BRIEF
The expected answer is every line from the material below that has the word "Haberleri".

━━ RECORDS

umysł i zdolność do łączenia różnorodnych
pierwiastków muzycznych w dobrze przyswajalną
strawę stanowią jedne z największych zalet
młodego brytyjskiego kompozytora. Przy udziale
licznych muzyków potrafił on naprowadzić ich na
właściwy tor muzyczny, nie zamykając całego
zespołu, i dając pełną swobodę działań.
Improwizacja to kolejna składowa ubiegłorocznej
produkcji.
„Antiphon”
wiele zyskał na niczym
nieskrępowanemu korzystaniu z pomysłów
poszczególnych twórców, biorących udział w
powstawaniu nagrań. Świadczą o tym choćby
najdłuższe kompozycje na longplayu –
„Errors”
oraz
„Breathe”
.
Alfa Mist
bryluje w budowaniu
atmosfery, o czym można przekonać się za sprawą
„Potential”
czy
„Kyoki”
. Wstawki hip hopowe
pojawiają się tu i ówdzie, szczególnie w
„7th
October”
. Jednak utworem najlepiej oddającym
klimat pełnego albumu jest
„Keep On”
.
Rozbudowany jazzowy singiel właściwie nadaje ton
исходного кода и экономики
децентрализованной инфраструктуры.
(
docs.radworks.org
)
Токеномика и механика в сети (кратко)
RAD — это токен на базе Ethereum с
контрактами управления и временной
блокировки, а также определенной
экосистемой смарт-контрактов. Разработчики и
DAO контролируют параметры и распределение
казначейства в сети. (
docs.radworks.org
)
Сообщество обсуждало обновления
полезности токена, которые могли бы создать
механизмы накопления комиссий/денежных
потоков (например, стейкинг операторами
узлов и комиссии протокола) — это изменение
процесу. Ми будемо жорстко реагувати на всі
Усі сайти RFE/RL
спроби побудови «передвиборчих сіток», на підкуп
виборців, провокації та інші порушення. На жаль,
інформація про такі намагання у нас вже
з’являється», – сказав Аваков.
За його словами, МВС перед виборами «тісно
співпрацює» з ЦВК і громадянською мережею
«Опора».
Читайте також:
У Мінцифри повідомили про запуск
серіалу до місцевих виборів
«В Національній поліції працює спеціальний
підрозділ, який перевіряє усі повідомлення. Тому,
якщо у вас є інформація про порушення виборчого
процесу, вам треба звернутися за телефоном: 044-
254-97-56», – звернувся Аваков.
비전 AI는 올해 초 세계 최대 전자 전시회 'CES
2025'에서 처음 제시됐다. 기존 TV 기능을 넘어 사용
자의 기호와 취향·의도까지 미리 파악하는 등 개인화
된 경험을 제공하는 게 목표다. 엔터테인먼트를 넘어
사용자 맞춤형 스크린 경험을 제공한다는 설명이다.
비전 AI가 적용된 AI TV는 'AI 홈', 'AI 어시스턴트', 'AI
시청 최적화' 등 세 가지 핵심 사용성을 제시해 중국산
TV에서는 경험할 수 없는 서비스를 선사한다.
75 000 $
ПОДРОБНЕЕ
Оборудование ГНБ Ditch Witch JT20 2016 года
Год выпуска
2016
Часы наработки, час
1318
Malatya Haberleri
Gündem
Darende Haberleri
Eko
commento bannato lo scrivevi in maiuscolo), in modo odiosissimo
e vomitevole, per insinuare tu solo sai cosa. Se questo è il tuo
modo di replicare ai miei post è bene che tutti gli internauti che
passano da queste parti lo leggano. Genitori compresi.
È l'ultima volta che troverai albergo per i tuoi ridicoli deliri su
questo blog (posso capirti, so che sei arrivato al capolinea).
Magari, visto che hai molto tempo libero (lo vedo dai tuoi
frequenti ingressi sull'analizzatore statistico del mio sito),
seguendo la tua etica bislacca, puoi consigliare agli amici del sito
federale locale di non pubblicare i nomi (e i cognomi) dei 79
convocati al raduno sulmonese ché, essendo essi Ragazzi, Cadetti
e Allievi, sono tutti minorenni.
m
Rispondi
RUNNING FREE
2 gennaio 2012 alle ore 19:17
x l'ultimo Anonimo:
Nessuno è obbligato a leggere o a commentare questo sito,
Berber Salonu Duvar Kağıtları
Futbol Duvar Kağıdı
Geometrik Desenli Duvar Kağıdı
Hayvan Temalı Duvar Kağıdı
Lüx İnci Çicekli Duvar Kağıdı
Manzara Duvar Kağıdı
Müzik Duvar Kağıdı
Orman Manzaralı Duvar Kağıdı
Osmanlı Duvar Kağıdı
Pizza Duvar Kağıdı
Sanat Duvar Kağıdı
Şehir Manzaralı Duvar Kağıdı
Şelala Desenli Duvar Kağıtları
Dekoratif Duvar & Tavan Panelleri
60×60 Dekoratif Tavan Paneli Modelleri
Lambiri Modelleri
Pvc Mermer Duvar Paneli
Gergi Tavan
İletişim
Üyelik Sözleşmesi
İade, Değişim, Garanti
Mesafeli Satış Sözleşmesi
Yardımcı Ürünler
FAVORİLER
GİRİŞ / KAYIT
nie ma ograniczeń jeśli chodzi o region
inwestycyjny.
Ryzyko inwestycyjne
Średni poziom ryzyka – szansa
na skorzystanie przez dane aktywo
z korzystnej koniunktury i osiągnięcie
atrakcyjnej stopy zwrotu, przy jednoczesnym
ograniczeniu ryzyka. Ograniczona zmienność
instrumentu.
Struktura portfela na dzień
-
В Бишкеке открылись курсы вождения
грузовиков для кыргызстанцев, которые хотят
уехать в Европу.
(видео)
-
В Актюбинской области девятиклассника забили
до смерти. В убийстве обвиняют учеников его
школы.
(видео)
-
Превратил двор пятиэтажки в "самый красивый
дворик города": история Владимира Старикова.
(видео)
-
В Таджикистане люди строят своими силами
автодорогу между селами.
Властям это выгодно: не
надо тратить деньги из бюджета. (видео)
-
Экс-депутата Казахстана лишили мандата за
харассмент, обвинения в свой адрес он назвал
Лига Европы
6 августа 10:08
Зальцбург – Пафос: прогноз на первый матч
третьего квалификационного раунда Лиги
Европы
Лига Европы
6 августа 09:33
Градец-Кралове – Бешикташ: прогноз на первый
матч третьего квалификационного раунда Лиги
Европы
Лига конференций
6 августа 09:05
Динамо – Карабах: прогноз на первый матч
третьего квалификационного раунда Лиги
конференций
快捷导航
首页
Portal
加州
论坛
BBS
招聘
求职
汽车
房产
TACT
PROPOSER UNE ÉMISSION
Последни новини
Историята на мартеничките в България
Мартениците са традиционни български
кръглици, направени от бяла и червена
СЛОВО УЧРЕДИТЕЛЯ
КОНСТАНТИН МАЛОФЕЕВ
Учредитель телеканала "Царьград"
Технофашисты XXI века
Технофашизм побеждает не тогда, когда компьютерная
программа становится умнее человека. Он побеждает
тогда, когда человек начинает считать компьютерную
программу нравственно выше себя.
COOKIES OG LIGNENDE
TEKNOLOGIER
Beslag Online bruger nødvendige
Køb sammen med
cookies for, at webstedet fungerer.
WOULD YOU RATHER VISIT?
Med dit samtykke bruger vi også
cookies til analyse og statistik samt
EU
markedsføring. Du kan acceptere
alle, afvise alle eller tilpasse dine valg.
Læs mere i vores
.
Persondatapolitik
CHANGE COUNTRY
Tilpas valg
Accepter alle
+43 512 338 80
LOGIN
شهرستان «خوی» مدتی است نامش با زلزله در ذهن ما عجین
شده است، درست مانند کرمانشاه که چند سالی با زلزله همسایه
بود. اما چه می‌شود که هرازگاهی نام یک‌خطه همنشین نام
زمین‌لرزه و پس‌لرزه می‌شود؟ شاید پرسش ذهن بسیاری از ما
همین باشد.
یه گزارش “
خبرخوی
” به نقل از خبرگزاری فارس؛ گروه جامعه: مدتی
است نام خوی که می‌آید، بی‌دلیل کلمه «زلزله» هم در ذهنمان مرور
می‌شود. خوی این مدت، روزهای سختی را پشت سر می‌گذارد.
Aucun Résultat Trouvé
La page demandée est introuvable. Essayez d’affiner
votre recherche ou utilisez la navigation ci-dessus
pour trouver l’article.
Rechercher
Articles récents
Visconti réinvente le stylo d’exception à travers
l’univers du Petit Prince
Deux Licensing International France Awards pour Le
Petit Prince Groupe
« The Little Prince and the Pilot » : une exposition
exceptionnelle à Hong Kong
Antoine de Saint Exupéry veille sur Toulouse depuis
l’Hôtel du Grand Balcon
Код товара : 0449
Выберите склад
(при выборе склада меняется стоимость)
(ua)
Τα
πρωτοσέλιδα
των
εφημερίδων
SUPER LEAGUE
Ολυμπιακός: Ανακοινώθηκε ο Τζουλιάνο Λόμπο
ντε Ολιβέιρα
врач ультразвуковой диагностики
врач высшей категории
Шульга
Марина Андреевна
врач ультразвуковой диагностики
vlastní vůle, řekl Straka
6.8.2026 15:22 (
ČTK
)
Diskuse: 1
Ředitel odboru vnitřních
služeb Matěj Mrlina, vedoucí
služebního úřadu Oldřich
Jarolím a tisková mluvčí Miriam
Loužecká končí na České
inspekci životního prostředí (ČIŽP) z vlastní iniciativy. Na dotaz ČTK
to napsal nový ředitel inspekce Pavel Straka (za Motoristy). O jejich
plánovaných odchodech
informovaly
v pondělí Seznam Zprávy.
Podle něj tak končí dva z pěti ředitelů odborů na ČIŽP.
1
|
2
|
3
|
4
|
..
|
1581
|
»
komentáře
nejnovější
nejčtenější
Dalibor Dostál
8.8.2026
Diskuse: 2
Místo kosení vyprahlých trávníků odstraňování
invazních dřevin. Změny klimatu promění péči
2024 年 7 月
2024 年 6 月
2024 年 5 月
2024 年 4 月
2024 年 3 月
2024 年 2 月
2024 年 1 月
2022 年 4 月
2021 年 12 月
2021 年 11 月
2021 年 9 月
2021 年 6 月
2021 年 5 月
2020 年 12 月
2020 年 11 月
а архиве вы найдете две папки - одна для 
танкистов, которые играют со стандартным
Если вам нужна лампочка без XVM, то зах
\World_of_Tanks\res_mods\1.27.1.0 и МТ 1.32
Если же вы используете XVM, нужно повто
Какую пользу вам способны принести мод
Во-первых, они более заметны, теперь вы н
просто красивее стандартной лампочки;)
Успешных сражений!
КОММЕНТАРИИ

━━━━

SOLUTION TO THE PROBLEM
Malatya Haberleri
Darende Haberleri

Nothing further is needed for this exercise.